The CODATA Strategic Plan 2015 and Prospectus of Strategy and Achievement 2016 identify three priority areas:
1. promoting principles, policies and practices for open data and open science;
2. advancing the frontiers of data science;
3. building capacity for open science by improving data skills and the functions of national science systems needed to support open data.

CODATA achieves these objectives through a number of standing committees and strategic executive led initiatives, and through its task groups and working groups. CODATA also works closely with member unions and associations of ISC to promote the efforts on open data and open science.

== Publications and conferences ==
CODATA supports the Data Science Journal and collaborates on major data conferences like SciDataCon and International Data Week.

In October 2020 CODATA is co-organising an International FAIR Symposium together with the GO FAIR initiative to provide a forum for advancing international and cross-domain convergence around FAIR. The event will bring together a global data community with an interest in combining data across domains for a host of research issues – including major global challenges, such as those relating to the Sustainable Development Goals. Outcomes will directly link to the CODATA Decadal Programme Data for the Planet: making data work for cross-domain grand challenges and to the developments of GO FAIR community towards the Internet of FAIR data and services.

== Task Group on Fundamental Physical Constants ==

One of the CODATA strategic Initiatives and Task Groups concentrates on Fundamental Physical Constants.
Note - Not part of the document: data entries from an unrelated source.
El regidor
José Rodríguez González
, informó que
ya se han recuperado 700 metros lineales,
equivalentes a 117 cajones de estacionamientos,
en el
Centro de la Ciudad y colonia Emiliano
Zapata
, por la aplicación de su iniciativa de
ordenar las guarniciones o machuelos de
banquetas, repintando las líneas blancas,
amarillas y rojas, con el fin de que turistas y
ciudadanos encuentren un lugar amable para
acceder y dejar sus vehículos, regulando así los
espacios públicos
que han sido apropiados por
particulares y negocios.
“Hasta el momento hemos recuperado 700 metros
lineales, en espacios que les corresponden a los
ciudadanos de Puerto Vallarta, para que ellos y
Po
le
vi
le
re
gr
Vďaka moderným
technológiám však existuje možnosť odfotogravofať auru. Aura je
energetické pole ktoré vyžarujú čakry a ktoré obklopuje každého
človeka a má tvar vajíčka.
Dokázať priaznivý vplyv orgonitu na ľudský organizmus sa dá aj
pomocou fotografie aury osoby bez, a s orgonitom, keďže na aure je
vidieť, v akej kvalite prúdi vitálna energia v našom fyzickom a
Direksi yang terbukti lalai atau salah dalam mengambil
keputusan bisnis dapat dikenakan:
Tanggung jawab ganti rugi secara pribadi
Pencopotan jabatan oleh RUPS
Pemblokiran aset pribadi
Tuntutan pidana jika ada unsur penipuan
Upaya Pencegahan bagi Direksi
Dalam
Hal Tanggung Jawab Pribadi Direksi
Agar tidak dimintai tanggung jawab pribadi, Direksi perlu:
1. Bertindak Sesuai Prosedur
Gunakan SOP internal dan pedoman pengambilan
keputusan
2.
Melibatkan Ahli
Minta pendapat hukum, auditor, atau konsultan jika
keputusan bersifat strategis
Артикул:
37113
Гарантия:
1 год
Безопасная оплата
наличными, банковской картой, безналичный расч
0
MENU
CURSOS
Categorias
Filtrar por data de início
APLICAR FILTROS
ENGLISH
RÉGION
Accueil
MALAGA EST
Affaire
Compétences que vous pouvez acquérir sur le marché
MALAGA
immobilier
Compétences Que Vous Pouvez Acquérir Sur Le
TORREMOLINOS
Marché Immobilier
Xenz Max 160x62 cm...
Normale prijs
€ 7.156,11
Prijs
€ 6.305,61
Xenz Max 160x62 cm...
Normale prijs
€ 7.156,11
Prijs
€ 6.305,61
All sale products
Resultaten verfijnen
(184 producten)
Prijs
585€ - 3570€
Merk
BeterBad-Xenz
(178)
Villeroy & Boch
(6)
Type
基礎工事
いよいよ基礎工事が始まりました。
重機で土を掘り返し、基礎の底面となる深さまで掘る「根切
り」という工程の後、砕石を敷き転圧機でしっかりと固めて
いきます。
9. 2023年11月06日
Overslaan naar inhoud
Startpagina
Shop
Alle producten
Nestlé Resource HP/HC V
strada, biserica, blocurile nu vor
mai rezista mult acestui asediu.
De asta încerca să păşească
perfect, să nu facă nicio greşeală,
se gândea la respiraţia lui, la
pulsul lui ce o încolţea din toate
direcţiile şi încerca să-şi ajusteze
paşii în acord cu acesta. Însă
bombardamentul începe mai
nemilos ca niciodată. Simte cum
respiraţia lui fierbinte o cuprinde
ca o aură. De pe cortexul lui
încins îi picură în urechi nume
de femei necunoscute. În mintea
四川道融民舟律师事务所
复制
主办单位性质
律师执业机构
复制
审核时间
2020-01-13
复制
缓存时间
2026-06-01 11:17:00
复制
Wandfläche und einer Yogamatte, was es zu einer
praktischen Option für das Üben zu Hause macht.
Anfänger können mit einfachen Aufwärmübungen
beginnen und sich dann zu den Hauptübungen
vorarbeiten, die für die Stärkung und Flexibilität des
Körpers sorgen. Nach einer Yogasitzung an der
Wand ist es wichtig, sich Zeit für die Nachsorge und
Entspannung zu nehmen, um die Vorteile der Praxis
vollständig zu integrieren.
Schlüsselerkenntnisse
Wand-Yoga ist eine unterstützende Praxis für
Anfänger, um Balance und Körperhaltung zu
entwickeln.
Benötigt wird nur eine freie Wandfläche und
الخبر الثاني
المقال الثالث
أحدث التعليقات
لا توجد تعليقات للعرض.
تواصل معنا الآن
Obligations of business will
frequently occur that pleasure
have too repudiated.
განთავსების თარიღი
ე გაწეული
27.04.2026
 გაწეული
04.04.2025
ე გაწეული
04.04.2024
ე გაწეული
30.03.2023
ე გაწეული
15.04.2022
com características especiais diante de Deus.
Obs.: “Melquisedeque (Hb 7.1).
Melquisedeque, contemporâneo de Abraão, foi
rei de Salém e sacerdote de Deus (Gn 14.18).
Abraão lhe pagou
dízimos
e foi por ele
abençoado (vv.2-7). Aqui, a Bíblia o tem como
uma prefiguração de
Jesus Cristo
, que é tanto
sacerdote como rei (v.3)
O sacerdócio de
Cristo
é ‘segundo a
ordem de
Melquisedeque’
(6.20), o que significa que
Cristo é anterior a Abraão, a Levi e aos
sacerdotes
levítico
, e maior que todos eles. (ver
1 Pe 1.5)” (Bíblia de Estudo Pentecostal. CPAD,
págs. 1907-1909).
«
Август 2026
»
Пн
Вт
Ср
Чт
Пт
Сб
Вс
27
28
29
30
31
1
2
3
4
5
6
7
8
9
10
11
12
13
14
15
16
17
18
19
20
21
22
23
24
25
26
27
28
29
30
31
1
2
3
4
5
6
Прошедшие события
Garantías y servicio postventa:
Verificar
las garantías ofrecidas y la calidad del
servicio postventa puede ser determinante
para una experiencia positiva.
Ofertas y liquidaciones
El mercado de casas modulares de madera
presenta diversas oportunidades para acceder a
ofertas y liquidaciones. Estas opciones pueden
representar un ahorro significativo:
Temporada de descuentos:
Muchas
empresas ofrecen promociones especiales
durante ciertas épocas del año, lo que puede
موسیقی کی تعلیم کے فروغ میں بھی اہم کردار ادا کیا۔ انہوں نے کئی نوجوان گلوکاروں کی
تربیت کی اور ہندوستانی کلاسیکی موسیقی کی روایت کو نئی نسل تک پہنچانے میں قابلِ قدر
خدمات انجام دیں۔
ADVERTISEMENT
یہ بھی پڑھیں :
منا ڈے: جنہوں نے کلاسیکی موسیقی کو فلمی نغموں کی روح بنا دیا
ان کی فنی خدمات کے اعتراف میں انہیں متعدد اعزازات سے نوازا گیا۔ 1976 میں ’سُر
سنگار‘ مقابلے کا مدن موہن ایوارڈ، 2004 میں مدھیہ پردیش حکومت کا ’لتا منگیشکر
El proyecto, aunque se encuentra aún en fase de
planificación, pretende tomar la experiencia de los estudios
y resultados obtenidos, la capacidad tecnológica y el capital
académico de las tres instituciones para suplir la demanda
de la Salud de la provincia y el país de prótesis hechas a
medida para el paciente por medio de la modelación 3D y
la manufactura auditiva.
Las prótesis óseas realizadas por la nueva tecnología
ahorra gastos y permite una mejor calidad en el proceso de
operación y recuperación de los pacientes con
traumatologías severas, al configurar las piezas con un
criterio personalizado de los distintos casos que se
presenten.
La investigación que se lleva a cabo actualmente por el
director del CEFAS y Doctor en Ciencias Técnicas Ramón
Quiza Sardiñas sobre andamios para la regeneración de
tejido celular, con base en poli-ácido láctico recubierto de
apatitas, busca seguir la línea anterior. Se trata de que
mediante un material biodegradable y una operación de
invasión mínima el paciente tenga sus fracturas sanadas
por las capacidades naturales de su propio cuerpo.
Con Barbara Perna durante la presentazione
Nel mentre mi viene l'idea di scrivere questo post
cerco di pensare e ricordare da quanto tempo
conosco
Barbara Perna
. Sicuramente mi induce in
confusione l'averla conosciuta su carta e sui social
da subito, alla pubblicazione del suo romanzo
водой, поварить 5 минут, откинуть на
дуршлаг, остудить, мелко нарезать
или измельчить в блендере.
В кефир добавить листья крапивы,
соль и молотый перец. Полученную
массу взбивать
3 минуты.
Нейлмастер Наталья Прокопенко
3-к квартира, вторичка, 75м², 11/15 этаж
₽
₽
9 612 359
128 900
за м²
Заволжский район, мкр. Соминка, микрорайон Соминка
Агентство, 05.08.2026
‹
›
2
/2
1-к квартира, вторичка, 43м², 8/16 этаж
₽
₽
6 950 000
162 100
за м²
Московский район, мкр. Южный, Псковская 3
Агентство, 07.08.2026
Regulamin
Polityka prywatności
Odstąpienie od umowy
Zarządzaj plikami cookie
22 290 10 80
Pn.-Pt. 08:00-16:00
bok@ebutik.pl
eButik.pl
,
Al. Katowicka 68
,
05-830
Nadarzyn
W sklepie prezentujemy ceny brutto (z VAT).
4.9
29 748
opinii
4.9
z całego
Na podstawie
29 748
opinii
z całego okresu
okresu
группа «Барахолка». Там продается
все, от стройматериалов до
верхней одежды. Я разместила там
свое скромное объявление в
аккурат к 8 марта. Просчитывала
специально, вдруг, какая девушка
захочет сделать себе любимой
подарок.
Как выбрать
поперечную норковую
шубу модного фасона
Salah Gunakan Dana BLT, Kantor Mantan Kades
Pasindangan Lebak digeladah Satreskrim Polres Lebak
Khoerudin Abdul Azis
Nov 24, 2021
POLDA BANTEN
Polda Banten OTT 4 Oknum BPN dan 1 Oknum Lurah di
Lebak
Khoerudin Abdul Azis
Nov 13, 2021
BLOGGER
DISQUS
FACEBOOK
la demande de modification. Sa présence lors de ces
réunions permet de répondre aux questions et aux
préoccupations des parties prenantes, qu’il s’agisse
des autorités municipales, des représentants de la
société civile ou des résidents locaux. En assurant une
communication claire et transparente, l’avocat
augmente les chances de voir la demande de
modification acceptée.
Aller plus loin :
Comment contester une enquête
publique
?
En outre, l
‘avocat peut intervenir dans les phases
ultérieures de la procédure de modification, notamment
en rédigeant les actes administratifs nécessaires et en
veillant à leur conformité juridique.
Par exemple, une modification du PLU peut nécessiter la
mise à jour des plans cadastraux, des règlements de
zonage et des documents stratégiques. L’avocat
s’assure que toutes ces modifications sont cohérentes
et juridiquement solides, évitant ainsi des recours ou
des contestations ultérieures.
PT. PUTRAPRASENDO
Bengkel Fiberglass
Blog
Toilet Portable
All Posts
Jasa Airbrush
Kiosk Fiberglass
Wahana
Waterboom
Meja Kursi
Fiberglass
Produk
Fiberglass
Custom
Established in 1969, its purpose is to periodically provide the international scientific and technological communities with an internationally accepted set of values of the fundamental physical constants and closely related conversion factors for use worldwide.

The first such CODATA set was published in 1973. Later versions are named based on the year of the data incorporated; the 1986 CODATA (published April 1987) used data up to 1 January 1986. All subsequent releases use data up to the end of the stated year, and are necessarily published a year or two later, with an additional gap between the values themselves and the paper explaining how they were arrived at: 1998 (April 2000), 2002 (January 2005), 2006 (June 2008), 2010 (November 2012), 2014 (June 2015), 2018 (May 2019), and 2022 (May/August 2024).

The CODATA recommended values of fundamental physical constants are published at the National Institute of Standards and Technology Reference on Constants, Units, and Uncertainty.

=== Schedule ===
Since 1998, the task group has produced a new version every four years, incorporating results published up to the end of the specified year.

In order to support the 2019 revision of the SI, adopted at the 26th General Conference on Weights and Measures on 16 November 2018, CODATA made a special release that was published in October 2017.
It incorporates all data up to 1 July 2017, and determines the final numerical values of h, e, k, and N_{A} that are used for the new SI definitions.

The regular version with a closing date of 31 December 2018 was used to produce the new 2018 CODATA values that were made available by the time the revised SI came into force on 20 May 2019. This was necessary because the redefinitions have a significant (mostly beneficial) effect on the uncertainties and correlation coefficients reported by CODATA.